Yeah the full text of the enum is stored in the table ('my_enum_xyz' is 11 ASCII characters so it takes up 11 bytes, plus 1 byte needed to store the length of the string).
The point of enums is so the names can be descriptive, which typically will be longer than 4 characters.
Perhaps I was unclear, my underlying point is that short strings are cheap. And enum names are almost always short strings. 4 characters not enough? What about 8? That’s the size of a BIGINT, which everybody now uses for primary keys (they’re not slow). What about 16 characters? That’s the size of a UUID, which everyone now uses for primary keys (they’re not slow).

Even 4 characters (which perform just as fast as Postgres’ native enums) is enough if you develop a system of abbreviations. The airline industry gets by with just three characters!

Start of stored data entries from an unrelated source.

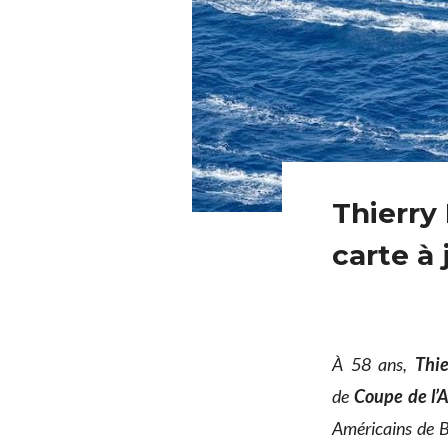
Thierry 
carte à 
À 58 ans,
Thie
de
Coupe de l’
Américains de B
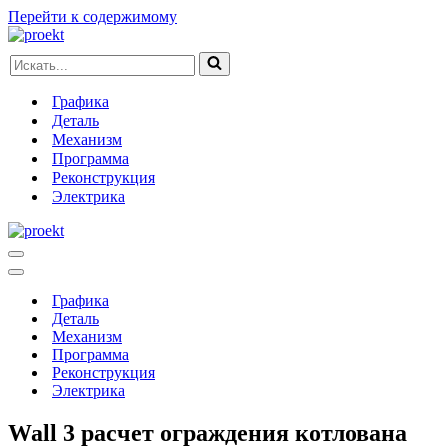
Перейти к содержимому
Искать...
Графика
Деталь
Механизм
Программа
Реконструкция
Электрика
Меню
навигации
Меню
навигации
Графика
Деталь
Механизм
Программа
Реконструкция
Электрика
Wall 3 расчет ограждения котлована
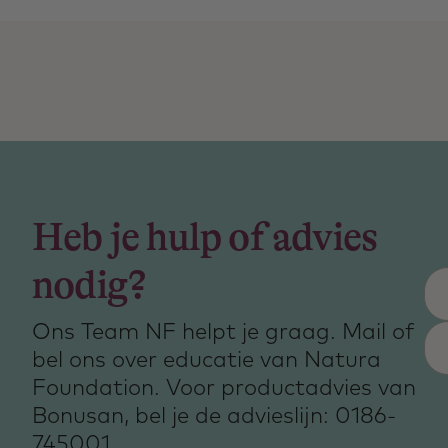
Heb je hulp of advies
nodig?
Ons Team NF helpt je graag. Mail of
bel ons over educatie van Natura
Foundation. Voor productadvies van
Bonusan, bel je de advieslijn: 0186-
745001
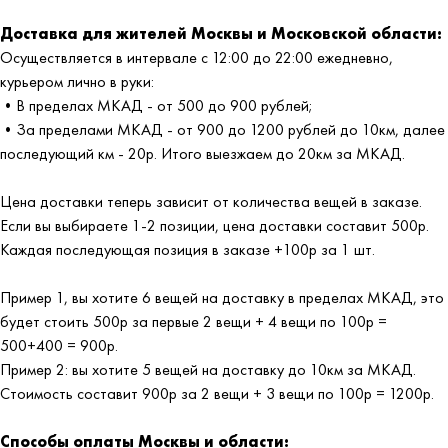
Доставка для жителей Москвы и Московской области:
Осуществляется в интервале с 12:00 до 22:00 ежедневно,
курьером лично в руки:
•В пределах МКАД - от 500 до 900 рублей;
•За пределами МКАД - от 900 до 1200 рублей до 10км, далее
последующий км - 20р. Итого выезжаем до 20км за МКАД.
Цена доставки теперь зависит от количества вещей в заказе.
Если вы выбираете 1-2 позиции, цена доставки составит 500р.
Каждая последующая позиция в заказе +100р за 1 шт.
Пример 1, вы хотите 6 вещей на доставку в пределах МКАД, это
будет стоить 500р за первые 2 вещи + 4 вещи по 100р =
500+400 = 900р.
Пример 2: вы хотите 5 вещей на доставку до 10км за МКАД.
Стоимость составит 900р за 2 вещи + 3 вещи по 100р = 1200р.
Способы оплаты Москвы и области:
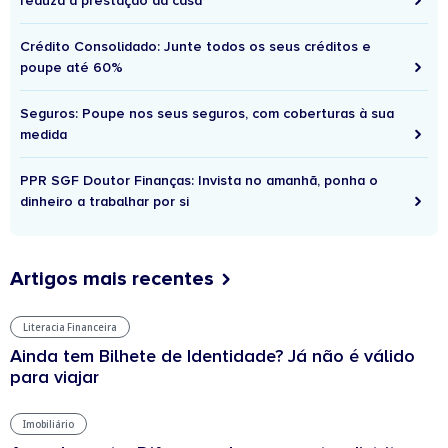
reduza a prestação da casa
Crédito Consolidado: Junte todos os seus créditos e
poupe até 60%
Seguros: Poupe nos seus seguros, com coberturas à sua
medida
PPR SGF Doutor Finanças: Invista no amanhã, ponha o
dinheiro a trabalhar por si
Artigos mais recentes
Literacia Financeira
Ainda tem Bilhete de Identidade? Já não é válido
para viajar
Imobiliário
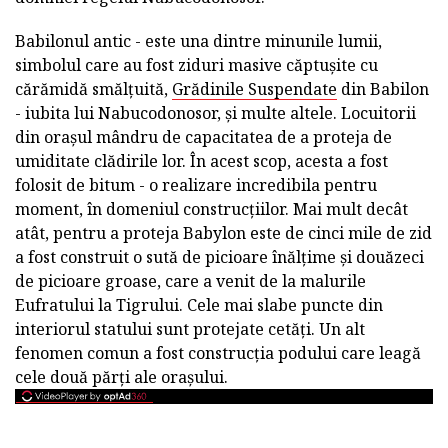
Babilonul antic - este una dintre minunile lumii,
simbolul care au fost ziduri masive căptușite cu
cărămidă smălțuită,
Grădinile Suspendate
din Babilon
- iubita lui Nabucodonosor, și multe altele. Locuitorii
din orașul mândru de capacitatea de a proteja de
umiditate clădirile lor. În acest scop, acesta a fost
folosit de bitum - o realizare incredibila pentru
moment, în domeniul construcțiilor. Mai mult decât
atât, pentru a proteja Babylon este de cinci mile de zid
a fost construit o sută de picioare înălțime și douăzeci
de picioare groase, care a venit de la malurile
Eufratului la Tigrului. Cele mai slabe puncte din
interiorul statului sunt protejate cetăți. Un alt
fenomen comun a fost construcția podului care leagă
cele două părți ale orașului.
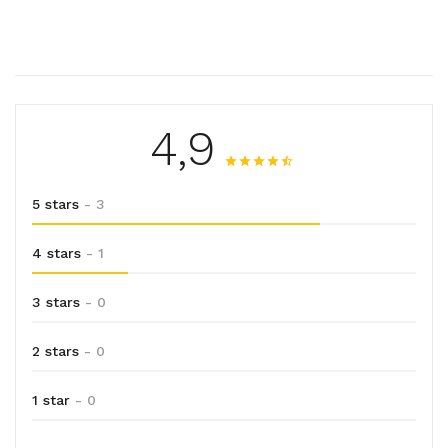
4,9
5 stars
- 3
4 stars
- 1
3 stars
- 0
2 stars
- 0
1 star
- 0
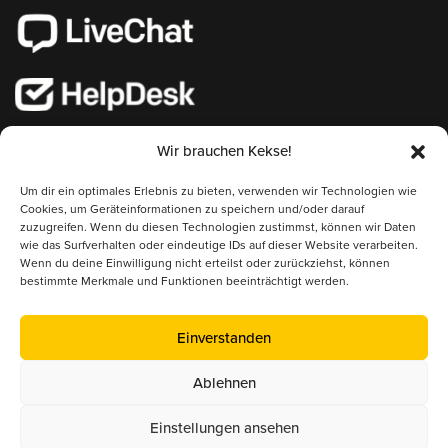
Wir brauchen Kekse!
Mitglied im
Um dir ein optimales Erlebnis zu bieten, verwenden wir Technologien wie
Cookies, um Geräteinformationen zu speichern und/oder darauf
Österreichischer Erwerbsimkerbund (ÖEIB)
zuzugreifen. Wenn du diesen Technologien zustimmst, können wir Daten
wie das Surfverhalten oder eindeutige IDs auf dieser Website verarbeiten.
www.erwerbsimkerbund.at
Wenn du deine Einwilligung nicht erteilst oder zurückziehst, können
bestimmte Merkmale und Funktionen beeinträchtigt werden.
Deutscher Berufs- und Erwerbsimkerbund (DBIB)
www.berufsimker.de
Einverstanden
Österreichischer Imkerbund (ÖIB)
Ablehnen
www.imkerbund.at
Einstellungen ansehen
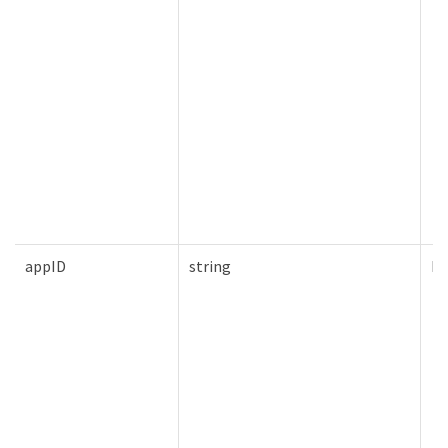
appID
string
Fa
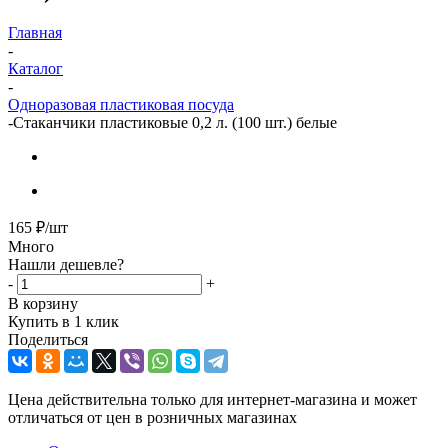
Главная
-
Каталог
-
Одноразовая пластиковая посуда
-
Стаканчики пластиковые 0,2 л. (100 шт.) белые
165
₽
/шт
Много
Нашли дешевле?
-
+
В корзину
Купить в 1 клик
Поделиться
Цена действительна только для интернет-магазина и может
отличаться от цен в розничных магазинах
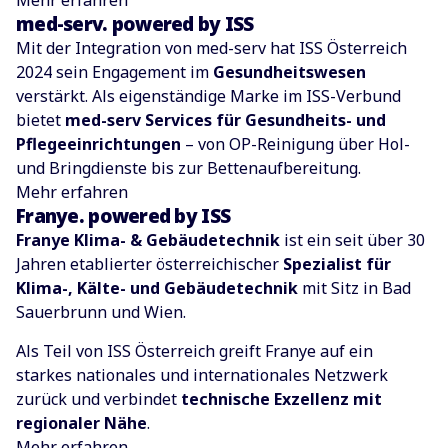
med-serv. powered by ISS
Mit der Integration von med-serv hat ISS Österreich
2024 sein Engagement im
Gesundheitswesen
verstärkt. Als eigenständige Marke im ISS-Verbund
bietet
med-serv Services für Gesundheits- und
Pflegeeinrichtungen
– von OP-Reinigung über Hol-
und Bringdienste bis zur Bettenaufbereitung.
Mehr erfahren
Franye. powered by ISS
Franye Klima- & Gebäudetechnik
ist ein seit über 30
Jahren etablierter österreichischer
Spezialist für
Klima-, Kälte- und Gebäudetechnik
mit Sitz in Bad
Sauerbrunn und Wien.
Als Teil von ISS Österreich greift Franye auf ein
starkes nationales und internationales Netzwerk
zurück und verbindet
technische Exzellenz mit
regionaler Nähe
.
Mehr erfahren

Just wanted to let you know I really appreciate your comments. I hadn't thought about doing it the way you recommend (in my mind I was thinking "oh, storing enum values as text will be inefficient", but I never did the math as you did to realize storing anything up to 8 chars is no worse than bigint), but I think it's a pretty optimal solution. I also checked my DB where we heavily use enums, and basically every enum text value that is longer than 8 characters could easily be shortened/abbreviated to 8 chars and still be very easily understood. Thanks very much!
Yep thats what I typically do except a string "code" and string "description" that way the raw data is more readable without joining the coded value and many times you want a short code vs long description, like with US states and their abbreviations. Most codes are 1 or 2 characters up to maybe 4 so you end up with less or the same space used than a 32 bit int with UTF-8.

Metadata like sorting and even what date ranges the code is valid for and even security as in who's allowed to use the code in the app.

This is... exactly what PG does under the covers for ENUM types. And also of course this is historically the canonical way to do ENUMs in SQL.
This is exactly what I do, save with natural keys.
In my experience, you need those descriptions and other metadata on these enum values more often than not.